**Your task**
Whenever the string "publicitaires" turns up in a line below, that line should be copied.

──────── Data in this exercise ────────

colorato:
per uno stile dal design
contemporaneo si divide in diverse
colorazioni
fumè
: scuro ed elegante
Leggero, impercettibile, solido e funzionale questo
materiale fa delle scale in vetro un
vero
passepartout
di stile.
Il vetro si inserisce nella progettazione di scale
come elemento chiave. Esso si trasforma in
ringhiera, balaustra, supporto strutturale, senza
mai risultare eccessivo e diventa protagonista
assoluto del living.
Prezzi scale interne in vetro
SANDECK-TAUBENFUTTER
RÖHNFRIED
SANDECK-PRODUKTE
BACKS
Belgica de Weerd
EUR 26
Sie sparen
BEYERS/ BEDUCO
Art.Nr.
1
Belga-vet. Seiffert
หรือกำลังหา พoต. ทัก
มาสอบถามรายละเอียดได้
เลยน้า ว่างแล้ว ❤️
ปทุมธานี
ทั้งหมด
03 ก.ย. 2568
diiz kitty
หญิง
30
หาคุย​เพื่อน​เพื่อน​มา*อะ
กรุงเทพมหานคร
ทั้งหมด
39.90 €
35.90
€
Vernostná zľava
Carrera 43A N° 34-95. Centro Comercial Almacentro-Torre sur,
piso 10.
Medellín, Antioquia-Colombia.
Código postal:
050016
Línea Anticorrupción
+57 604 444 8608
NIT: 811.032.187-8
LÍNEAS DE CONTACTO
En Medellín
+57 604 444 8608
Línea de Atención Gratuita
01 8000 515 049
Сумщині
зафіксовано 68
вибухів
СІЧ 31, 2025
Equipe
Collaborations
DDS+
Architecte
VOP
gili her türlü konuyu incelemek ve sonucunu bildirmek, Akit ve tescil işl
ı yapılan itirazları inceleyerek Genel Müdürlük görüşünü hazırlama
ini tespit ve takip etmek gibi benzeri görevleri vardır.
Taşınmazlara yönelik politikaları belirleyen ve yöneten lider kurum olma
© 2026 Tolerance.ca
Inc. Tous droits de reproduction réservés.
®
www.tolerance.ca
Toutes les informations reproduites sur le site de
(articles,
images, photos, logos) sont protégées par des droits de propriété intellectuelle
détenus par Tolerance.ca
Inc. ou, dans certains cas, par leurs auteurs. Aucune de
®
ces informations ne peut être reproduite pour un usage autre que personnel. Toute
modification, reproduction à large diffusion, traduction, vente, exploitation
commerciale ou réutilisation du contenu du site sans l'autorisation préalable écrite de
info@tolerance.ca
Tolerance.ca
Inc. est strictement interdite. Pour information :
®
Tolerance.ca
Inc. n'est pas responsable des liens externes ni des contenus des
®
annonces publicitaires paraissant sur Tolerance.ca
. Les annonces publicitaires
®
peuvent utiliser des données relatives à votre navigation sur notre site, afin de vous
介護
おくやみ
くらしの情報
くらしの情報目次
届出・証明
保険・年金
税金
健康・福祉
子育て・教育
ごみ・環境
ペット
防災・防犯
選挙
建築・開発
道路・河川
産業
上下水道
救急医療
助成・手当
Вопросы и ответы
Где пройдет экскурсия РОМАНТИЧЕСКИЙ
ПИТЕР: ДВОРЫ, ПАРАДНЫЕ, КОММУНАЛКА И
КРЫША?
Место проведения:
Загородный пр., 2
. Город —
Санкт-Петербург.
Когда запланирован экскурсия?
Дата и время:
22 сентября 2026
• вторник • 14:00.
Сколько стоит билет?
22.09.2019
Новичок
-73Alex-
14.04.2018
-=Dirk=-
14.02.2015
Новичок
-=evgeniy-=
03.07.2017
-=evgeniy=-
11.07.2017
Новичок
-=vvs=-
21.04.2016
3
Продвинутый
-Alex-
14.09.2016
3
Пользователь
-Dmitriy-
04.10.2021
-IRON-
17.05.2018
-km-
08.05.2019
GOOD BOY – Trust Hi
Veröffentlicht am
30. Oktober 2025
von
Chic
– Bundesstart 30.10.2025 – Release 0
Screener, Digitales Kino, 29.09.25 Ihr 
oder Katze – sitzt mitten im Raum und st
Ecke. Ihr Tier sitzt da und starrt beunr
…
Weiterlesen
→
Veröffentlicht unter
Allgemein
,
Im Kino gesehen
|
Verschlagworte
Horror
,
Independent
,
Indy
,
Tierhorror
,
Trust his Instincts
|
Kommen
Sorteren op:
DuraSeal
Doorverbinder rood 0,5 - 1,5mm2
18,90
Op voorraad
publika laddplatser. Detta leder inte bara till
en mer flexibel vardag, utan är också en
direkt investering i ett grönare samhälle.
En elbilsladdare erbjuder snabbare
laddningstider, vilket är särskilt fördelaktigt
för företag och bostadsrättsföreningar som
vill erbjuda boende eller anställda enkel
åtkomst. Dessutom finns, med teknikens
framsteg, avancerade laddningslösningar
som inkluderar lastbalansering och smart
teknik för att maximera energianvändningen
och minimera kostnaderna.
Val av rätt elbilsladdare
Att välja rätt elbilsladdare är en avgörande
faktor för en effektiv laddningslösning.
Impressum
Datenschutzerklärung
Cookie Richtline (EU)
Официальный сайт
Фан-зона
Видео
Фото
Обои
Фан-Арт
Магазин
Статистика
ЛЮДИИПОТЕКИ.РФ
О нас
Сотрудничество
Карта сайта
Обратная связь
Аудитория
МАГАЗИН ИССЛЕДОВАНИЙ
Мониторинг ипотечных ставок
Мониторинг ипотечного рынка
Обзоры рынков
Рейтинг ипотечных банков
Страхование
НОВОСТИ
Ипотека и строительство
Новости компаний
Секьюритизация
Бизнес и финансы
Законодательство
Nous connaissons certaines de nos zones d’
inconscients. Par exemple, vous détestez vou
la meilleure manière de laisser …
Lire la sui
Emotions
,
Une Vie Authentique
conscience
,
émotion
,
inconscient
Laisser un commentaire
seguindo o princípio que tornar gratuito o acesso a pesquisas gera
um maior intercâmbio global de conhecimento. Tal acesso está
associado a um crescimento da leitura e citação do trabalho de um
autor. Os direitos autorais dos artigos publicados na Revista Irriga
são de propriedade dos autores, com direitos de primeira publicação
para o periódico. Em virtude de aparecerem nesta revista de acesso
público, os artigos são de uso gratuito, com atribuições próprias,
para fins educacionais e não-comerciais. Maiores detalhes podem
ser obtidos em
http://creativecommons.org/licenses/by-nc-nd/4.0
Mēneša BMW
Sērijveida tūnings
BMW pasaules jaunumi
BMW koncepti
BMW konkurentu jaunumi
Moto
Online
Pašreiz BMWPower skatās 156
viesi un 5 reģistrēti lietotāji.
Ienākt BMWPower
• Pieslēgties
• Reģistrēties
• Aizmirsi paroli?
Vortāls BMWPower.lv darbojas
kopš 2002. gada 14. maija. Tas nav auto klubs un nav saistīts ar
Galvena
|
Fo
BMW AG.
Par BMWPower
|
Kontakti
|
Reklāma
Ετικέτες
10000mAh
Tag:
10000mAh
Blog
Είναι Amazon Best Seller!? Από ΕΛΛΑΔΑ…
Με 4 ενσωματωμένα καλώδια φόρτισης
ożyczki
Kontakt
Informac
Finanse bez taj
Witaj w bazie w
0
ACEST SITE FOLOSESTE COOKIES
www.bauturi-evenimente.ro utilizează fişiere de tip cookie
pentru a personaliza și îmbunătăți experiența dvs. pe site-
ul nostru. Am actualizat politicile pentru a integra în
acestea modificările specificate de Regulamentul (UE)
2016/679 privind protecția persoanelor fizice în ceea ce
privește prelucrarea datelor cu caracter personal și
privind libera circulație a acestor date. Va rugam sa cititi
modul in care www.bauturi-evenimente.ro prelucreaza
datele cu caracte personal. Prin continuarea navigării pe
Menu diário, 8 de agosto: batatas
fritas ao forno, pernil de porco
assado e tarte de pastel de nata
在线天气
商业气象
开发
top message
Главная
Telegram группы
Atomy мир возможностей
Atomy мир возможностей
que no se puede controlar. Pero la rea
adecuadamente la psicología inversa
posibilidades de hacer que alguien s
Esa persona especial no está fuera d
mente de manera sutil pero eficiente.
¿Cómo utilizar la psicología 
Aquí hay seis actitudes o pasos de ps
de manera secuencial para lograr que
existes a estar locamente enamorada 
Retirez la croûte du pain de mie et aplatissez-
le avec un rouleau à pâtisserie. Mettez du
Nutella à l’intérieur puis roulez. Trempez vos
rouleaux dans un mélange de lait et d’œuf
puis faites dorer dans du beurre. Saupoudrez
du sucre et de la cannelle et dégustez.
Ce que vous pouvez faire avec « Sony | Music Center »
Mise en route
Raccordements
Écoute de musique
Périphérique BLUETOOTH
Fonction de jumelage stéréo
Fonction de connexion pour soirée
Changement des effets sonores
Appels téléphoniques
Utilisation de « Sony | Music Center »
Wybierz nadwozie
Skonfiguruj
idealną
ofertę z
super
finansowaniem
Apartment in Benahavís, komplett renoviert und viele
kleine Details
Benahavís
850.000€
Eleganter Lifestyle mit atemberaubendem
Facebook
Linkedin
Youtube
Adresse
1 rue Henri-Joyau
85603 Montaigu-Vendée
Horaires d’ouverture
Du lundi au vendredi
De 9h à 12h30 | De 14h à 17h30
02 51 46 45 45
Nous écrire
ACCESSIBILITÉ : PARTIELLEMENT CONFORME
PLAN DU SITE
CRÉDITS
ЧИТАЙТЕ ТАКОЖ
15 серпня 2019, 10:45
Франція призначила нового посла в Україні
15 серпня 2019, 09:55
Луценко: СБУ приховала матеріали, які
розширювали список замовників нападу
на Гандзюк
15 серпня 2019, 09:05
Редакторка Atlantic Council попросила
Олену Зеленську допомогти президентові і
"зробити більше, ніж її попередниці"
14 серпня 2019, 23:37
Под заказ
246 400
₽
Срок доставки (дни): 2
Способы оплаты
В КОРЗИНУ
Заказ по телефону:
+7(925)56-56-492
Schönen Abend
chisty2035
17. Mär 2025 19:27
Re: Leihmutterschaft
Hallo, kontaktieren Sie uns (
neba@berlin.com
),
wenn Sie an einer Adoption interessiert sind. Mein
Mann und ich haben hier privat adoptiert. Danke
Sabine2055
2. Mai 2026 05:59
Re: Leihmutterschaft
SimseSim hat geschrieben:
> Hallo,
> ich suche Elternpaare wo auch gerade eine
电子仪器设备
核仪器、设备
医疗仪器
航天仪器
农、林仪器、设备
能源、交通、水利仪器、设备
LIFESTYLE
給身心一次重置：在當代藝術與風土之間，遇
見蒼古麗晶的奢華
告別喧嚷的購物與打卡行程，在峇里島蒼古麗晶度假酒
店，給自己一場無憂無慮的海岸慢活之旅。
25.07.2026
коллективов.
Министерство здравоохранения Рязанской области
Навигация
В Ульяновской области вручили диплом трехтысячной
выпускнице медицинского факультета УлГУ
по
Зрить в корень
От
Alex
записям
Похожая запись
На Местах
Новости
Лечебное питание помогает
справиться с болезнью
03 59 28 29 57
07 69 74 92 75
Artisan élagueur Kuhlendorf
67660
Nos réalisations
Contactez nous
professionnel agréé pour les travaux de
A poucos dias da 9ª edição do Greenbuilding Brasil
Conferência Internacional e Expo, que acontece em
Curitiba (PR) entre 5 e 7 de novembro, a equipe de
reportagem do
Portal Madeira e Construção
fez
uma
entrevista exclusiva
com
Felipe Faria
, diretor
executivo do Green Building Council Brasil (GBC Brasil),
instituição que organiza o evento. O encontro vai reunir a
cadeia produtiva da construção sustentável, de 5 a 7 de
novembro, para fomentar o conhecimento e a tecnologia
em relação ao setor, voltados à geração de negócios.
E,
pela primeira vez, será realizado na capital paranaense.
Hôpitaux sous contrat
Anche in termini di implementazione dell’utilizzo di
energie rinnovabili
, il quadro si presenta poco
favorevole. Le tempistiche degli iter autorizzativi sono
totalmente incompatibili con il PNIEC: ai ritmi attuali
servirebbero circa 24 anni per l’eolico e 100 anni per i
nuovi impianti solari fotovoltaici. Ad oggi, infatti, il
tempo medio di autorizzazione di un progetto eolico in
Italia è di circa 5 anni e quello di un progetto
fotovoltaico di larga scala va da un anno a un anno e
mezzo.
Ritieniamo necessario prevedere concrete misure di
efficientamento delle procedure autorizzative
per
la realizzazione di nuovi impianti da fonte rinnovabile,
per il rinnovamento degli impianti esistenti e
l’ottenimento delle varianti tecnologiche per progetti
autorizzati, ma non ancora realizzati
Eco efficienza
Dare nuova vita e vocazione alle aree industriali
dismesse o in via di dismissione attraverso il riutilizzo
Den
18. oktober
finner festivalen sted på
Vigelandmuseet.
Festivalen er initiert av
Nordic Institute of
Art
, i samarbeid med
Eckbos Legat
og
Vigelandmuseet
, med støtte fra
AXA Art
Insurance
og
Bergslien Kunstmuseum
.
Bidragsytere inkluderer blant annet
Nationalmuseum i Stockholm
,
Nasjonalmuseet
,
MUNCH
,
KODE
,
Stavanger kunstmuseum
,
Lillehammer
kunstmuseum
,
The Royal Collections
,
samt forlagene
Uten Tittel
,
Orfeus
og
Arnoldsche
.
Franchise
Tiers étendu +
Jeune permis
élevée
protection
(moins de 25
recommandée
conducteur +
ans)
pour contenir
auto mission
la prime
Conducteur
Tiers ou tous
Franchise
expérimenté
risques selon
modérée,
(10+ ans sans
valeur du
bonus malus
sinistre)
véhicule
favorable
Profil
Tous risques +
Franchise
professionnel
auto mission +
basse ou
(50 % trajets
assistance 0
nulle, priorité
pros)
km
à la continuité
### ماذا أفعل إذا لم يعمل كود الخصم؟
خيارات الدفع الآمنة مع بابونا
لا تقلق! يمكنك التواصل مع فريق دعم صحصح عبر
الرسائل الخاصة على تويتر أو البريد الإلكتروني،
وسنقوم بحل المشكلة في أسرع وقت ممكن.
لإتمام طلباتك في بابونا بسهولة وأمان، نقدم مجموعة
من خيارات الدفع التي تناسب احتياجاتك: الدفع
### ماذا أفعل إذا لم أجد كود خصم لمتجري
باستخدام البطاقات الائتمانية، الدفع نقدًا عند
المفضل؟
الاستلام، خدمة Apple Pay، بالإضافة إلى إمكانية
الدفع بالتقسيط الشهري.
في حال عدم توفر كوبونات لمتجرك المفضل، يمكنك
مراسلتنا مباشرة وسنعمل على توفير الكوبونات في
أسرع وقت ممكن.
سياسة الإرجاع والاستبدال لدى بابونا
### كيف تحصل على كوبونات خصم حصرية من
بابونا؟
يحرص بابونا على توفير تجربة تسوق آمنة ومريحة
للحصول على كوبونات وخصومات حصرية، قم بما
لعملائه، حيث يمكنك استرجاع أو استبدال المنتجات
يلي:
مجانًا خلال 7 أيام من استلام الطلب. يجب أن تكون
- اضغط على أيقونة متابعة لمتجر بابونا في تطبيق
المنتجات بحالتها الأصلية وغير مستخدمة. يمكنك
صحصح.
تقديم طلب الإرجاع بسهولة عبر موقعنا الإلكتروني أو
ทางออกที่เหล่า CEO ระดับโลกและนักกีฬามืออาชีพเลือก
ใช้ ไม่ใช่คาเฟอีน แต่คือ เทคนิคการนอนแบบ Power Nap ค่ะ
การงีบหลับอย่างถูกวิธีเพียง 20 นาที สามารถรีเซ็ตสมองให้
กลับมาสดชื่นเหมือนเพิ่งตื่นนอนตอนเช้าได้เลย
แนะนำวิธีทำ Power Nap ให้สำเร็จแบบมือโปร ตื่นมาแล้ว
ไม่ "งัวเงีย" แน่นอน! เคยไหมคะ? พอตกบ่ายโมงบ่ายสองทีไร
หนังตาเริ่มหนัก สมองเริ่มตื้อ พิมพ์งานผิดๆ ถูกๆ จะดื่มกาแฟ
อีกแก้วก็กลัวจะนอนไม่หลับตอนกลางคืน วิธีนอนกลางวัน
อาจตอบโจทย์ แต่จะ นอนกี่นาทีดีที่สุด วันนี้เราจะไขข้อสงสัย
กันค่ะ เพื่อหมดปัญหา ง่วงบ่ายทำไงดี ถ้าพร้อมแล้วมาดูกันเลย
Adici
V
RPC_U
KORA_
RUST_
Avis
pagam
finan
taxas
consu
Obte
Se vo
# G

────────

**Solution to this task**
annonces publicitaires paraissant sur Tolerance.ca
. Les annonces publicitaires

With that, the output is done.